In the City and the New World in general, thaumaturgical practice and education are not as finely developed as they were in Ealderde, the Old World, prior to the Great War. There are no equivalents to the grand, old thaumaturgical academies like Hoagworts (tragically destroyed by prismatic-bombs from Staarkish zeppelins) or Germelshausen (closed to new students after its previously periodic synchronicity with this plane became unpredictable).

The New World does have a few small, private academies which vary greatly in quality. Most were started by wealthy practitioners with a particular theoretical model they wished to promote. Such training leads to students highly skilled in illusions, for instance, but with little facility in other areas; or graduates all pledged by blood oath to some extraplanar power.

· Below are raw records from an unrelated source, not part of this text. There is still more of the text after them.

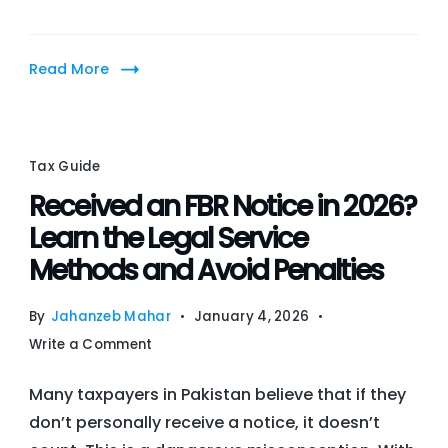
Assets
in
Read More
Pakistan’s
Tax
Law
Tax Guide
Received an FBR Notice in 2026?
Learn the Legal Service
Methods and Avoid Penalties
By
Jahanzeb Mahar
January 4, 2026
on
Write a Comment
Received
Many taxpayers in Pakistan believe that if they
an
don’t personally receive a notice, it doesn’t
FBR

Most thaumaturgists are trained by means of an apprentice system. Old practitioners take on students and train them to a point they are able to safely (supposedly) carry on their own independent study. Just as with the academies, this tends to lead to students with highly varied skill-bases and theoretical orientations.

The upshot of this is that many thaumaturgist lead short careers---and possibly lives. Some die or are disabled in magical experimentation. Others become the plaything of malign entities. Most just find the extent of their talents really isn’t all that far, and wind up trying to eke out a livings as hedge-sorcerers in small towns, or find work as shabby carnival mentalists, or laboratory workers for unscrupulous, or fly-by-night alchemical companies.

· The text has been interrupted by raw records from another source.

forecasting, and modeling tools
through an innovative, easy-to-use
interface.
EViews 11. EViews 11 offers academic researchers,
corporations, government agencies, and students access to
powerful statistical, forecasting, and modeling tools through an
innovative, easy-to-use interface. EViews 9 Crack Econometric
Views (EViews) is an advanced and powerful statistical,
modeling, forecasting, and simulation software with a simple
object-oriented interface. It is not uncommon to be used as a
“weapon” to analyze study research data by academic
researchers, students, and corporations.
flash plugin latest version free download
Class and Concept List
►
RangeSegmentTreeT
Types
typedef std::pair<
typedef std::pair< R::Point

Thaumaturgical societies, common in most large cities, have tried to ameliorate these problems by providing standards of proficiency, and a ranking system. Critics charge that such societies are at best trusts attempting to drive out competition, and at first cabals seeking to gain political power.

It’s these factors that lead to the common man’s frequent skepticism and distrust in regard to magical practice and practitioners. Lurid confessionals have stories of depraved, sex magic cults and newspapers carry reports of charlatan grifters.

Still, public opinion is schizophrenic when it comes to magic. Newspapers and newsreels are full of stories of celebrity sorcerers, and pulp magazines, radio dramas, and movie serials fictionalize their exploits. Confidence is also stronger in alchemistry and other sorts of applied thaumaturgical sciences.

Most sorcerers take the public’s love-hate in stride. For most, learning secrets beyond the kin of most mortals, and wielding, in whatever limited way, the primal forces of reality, tend to heady enough thrills to push other concerns aside, at least for a while.